When he writes down an answer to a question like 6 + 7 then he count perform a task similar to what evid3nce to experiment and see whether or not his result is correct. When I was in elementary school when we started with multiplication we did similar operations. How did we know what 3 * 4 was? We would draw 3 coliniar series of 4 dots and then count them.
In effect, what I saw was akin to this:
Me: Prove this proposition: “All t-shirts are blue”
Evid3nc3: writes All t-shirts are blue in 5 different languages and shows them to me
I could be mistaken, but that seems to be the way he implements his verification style epistemology.
I think he labeled it as “evidential rationalism”. But that example is different entirely. (I’m going to look past the fact that you could evaluate such a proposition as false by producing a non-blue shirt). In your example you are providing 5 different equivalent expressions. It would be like writing “2 + 3 = 5”, “3 + 2 = 5”, “5 = 2 + 3”, “5 = 3+2” Those all evaluate to the same thing, but are different expressions, but that isn’t an experiment. I pulled a few definitions of experiment from a few sources. Some relevant definitions:
The process of testing (
Merriam Websters, def 3)
An operation employed to resolve an uncertainty(
Answers.com)
If I count out two objects and set them aside, and then count out two more objects and set them aside, and then count out all the objects that I have set aside and they add up to 4 then I have done an experiment, or a test, demonstrating that 2+2 is 4.

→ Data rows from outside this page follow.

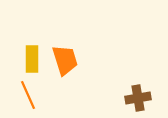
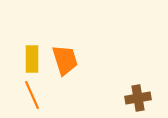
orange line: moved 4 px right
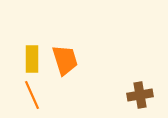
brown cross: moved 2 px right, 3 px up
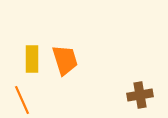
orange line: moved 10 px left, 5 px down
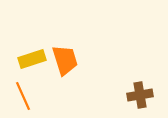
yellow rectangle: rotated 72 degrees clockwise
orange line: moved 1 px right, 4 px up
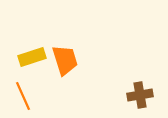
yellow rectangle: moved 2 px up
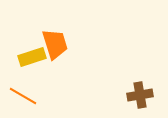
orange trapezoid: moved 10 px left, 16 px up
orange line: rotated 36 degrees counterclockwise
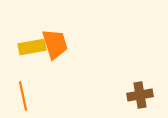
yellow rectangle: moved 10 px up; rotated 8 degrees clockwise
orange line: rotated 48 degrees clockwise
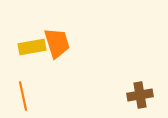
orange trapezoid: moved 2 px right, 1 px up
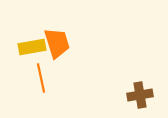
orange line: moved 18 px right, 18 px up
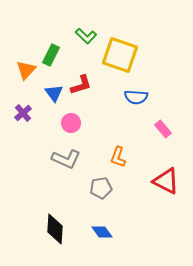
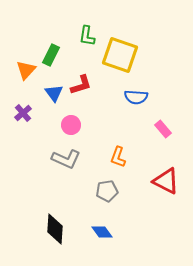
green L-shape: moved 1 px right; rotated 55 degrees clockwise
pink circle: moved 2 px down
gray pentagon: moved 6 px right, 3 px down
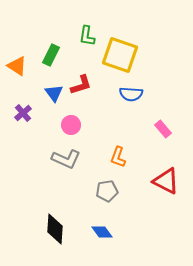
orange triangle: moved 9 px left, 4 px up; rotated 40 degrees counterclockwise
blue semicircle: moved 5 px left, 3 px up
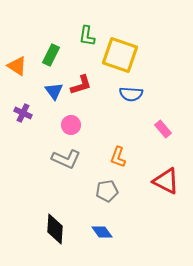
blue triangle: moved 2 px up
purple cross: rotated 24 degrees counterclockwise
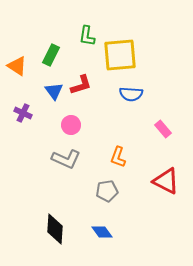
yellow square: rotated 24 degrees counterclockwise
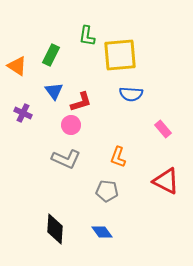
red L-shape: moved 17 px down
gray pentagon: rotated 15 degrees clockwise
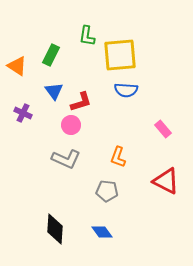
blue semicircle: moved 5 px left, 4 px up
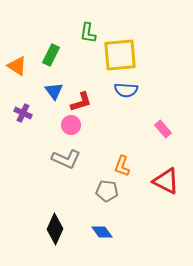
green L-shape: moved 1 px right, 3 px up
orange L-shape: moved 4 px right, 9 px down
black diamond: rotated 20 degrees clockwise
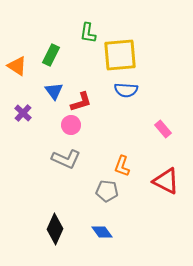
purple cross: rotated 18 degrees clockwise
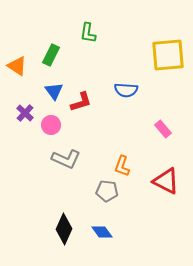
yellow square: moved 48 px right
purple cross: moved 2 px right
pink circle: moved 20 px left
black diamond: moved 9 px right
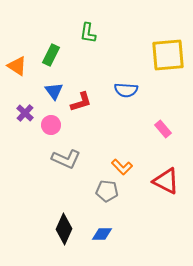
orange L-shape: moved 1 px down; rotated 65 degrees counterclockwise
blue diamond: moved 2 px down; rotated 55 degrees counterclockwise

There are some unspoken assumptions I’ve made in writing this that I will summarize by saying that I’m assuming we are talking about the type of math that is usually taught to children. I can formally define the rules of such mathematics in terms of set theory and cardinalities, defining integers, the base 10 number system, and so on. But I’m trying to keep the discussion in grasp of the general public and avoid concepts that may be esoteric when ever possible. (it may sound unnecessary to qualify this but I’ve been in discussion where some one will throw out something like “what if we are not using a base 10 number system!”).
As you move into more abstract forms of mathematics that are further removed from having relationships to reality then you may start to approach a point where physical experiments may not be an appropriate form of verification. But 2+2=4 is something that is in the realm of being confirmable through an experiment.